__Brief__: Where does the string "Grille" appear in the material? Copy each line that holds it.

++++ Data for this task ++++

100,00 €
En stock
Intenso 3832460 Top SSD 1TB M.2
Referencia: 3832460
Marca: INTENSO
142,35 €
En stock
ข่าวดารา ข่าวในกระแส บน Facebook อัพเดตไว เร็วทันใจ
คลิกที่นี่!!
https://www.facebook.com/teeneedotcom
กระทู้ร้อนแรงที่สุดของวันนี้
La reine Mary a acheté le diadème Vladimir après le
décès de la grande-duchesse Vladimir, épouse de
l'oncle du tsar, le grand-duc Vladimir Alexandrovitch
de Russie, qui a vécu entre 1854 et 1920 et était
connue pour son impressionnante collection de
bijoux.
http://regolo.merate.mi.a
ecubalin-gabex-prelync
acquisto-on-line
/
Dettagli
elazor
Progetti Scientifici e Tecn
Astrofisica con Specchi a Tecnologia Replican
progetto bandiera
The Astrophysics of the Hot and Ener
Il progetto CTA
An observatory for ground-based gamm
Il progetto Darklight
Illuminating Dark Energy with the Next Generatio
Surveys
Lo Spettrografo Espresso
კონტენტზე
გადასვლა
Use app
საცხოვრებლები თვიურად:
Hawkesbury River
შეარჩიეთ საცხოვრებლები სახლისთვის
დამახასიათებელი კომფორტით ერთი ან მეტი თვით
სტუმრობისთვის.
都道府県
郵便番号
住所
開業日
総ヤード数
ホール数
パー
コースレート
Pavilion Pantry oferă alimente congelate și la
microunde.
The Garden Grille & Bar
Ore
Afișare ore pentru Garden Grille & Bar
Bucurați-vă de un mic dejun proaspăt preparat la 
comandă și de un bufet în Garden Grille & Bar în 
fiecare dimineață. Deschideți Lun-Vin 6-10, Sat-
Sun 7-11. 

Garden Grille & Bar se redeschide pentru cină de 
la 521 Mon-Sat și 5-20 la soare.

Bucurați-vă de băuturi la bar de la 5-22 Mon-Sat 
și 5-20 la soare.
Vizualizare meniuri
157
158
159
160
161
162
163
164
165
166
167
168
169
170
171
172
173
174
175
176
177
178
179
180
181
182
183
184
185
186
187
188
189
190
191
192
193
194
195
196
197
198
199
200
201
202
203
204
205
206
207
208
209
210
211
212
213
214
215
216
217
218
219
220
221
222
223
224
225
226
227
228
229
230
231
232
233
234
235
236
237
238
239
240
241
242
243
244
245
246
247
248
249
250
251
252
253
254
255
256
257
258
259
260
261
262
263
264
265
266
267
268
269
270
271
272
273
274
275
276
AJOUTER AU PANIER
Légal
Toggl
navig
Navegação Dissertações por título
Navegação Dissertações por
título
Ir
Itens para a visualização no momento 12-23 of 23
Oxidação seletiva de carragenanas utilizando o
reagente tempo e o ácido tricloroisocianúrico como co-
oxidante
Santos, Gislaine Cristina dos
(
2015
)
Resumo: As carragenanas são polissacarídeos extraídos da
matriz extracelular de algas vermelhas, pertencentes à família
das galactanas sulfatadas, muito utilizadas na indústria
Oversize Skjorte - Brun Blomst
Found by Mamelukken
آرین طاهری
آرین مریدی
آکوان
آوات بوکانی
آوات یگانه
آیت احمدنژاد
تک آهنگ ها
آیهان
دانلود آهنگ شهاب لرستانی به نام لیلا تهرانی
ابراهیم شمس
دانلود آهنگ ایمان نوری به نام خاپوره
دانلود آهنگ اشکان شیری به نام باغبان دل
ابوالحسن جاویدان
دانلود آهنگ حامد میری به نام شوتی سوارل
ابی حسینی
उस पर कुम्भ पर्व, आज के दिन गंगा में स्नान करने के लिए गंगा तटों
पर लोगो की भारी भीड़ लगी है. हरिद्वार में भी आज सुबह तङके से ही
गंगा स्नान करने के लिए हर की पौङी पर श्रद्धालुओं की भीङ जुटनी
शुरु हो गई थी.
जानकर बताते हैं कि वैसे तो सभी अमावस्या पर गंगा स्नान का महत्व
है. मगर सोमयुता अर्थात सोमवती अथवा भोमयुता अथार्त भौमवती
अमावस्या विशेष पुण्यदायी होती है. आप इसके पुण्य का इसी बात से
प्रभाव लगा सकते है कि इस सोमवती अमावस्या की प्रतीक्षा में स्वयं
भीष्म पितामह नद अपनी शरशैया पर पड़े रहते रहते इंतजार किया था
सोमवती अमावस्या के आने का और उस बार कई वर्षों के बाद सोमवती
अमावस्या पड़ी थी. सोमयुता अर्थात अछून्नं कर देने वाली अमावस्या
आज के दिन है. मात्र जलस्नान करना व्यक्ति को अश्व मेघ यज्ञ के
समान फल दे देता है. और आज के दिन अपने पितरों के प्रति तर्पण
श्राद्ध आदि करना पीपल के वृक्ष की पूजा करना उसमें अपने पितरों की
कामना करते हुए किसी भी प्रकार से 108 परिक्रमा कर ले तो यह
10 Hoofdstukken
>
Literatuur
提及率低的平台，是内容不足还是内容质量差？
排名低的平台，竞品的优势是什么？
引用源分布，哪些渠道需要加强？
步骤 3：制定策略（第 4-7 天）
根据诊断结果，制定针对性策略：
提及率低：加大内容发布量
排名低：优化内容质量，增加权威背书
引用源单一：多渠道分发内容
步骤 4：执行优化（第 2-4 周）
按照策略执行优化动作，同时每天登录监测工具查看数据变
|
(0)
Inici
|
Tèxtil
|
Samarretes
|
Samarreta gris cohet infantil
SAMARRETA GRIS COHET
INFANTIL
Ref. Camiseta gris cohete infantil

++++

__Task response__:
The Garden Grille & Bar
Afișare ore pentru Garden Grille & Bar
comandă și de un bufet în Garden Grille & Bar în 
Garden Grille & Bar se redeschide pentru cină de 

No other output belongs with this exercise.